Dans l'agitation confuse du débarquement, dans la bousculade fiévreuse de la distribution des bagages, un petit groupe de trois personnes — une vieille femme et deux enfants — tournoyait presque au hasard, au gré des remous de la foule, sans direction apparente, visiblement désorienté, perdu.
La femme était vieille mais droite encore, de forte encolure, un peu massive, gauche d'allures et l'air très fatiguée du voyage. L'aînée des enfants pouvait avoir treize à quatorze ans ; la plus jeune huit ou neuf. La femme tenait à la main deux petits bouts de papier et regardait autour d'elle avec une expression marquée de désappointement et d'inquiétude.
La foule s'écoulait et la bonne femme donnait des signes de plus en plus visibles d'embarras et d'ennui. Pourtant elle se fit délivrer sa malle, appela un douanier.
— Qu'y a-t-il là-dedans ? fit le gabelou.
— Des vêtements, des papiers, toute notre fortune: quoi ! et pas de contrebande allez !
Le douanier soupesa la petite malle, puis la marqua d'un trait de craie.
— Restez-là dit la vieille aux petites filles. Je vais chercher une voiture.
Comme elle sortait, un homme en costume de garçon d'hôtel, avec une calotte sur la tête, une serviette roulée autour des reins, s'approcha d'elle.
— Vous ne trouvez pas les gens qui devaient vous attendre? fit-il avec un accent provençal très prononcé.
— En effet, répondit la femme… et ça me contrarie bien.
— Mais où allez-vous, madame ? Est-ce bien loin ?
— Je ne sais pas… Voici l'adresse.
— Oh ! c'est tout près, fit l'homme.
C'est la première fois que vous venez à Paris, alors ?
— Oui, la première fois. Mais… où sont les voitures, ici ?
— Les voitures ? Il n'y en a plus.
Seulement si vous voulez, je puis vous conduire. Il n'y a pas pour dix minutes de chemin.
— Mais… ma malle.
— Si elle n'est pas trop lourde, je la porterai bien. Ça sera toujours moins cher qu'une voiture.

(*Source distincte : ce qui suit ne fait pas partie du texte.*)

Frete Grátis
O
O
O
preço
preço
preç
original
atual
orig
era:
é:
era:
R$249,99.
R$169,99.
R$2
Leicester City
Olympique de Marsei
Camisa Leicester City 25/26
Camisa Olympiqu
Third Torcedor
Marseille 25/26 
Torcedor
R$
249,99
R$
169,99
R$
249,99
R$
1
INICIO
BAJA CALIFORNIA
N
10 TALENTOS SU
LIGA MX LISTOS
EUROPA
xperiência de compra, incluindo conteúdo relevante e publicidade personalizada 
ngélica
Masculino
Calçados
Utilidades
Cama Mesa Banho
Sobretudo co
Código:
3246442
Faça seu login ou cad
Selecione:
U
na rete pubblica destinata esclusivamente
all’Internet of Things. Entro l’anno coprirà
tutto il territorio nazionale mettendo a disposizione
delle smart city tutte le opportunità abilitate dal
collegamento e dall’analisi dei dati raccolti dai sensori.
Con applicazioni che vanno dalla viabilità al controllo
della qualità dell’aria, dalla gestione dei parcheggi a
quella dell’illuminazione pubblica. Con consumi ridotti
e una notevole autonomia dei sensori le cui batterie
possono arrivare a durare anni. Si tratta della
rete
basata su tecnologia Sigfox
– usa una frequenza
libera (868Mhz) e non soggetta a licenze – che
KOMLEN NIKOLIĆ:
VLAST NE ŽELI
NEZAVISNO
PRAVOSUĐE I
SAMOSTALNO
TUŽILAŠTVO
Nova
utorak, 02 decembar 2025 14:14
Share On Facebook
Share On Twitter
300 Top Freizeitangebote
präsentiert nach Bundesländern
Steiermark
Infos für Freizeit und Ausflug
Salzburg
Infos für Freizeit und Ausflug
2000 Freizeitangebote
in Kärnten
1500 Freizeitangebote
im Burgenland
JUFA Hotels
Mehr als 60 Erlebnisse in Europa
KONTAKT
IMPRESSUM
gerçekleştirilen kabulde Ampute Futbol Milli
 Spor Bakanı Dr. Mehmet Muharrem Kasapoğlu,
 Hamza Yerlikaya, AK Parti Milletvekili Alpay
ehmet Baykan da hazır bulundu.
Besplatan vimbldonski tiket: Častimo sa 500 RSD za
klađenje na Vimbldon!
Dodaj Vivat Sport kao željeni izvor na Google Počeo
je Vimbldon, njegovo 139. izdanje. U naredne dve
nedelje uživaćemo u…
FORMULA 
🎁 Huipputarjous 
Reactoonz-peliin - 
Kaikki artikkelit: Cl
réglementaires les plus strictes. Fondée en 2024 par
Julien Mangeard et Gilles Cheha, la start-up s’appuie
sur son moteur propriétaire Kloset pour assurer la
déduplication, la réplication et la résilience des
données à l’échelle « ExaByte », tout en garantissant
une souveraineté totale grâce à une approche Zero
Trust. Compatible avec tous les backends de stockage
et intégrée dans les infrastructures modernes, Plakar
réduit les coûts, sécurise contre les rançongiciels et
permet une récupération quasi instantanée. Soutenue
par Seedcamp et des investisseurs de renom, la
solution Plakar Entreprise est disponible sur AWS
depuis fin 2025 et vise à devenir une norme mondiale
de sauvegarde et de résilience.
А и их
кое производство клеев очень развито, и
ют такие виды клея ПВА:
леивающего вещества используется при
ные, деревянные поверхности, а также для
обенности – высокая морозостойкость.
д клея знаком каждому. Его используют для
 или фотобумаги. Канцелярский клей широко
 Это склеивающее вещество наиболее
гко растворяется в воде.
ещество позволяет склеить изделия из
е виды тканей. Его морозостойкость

― Je suis bien un peu fatiguée ; mais j'irai tout de même. La tête me tourne un peu de tout ce vacarme ; la marche et le grand air me feront du bien. Et toi, Miette ? tu n'es pas trop fatiguée pour marcher un peu ?
— Non, maman Coutard. Mais, dis, est-ce que nous serons bientôt arrivées ?
— Oui, mon enfant, dans dix minutes. Comme à Bordeaux, de la gare chez nous.
— Oh! bien, alors, j'irai. Viens, Julie.
Et Miette prit la main de Julie qui n'avait rien dit et qui, les bras ballants, semblait ne faire attention à rien.
L'homme prit la malle sur son dos et se mit en route. En sortant de la gare il prit le boulevard de l'Hôpital.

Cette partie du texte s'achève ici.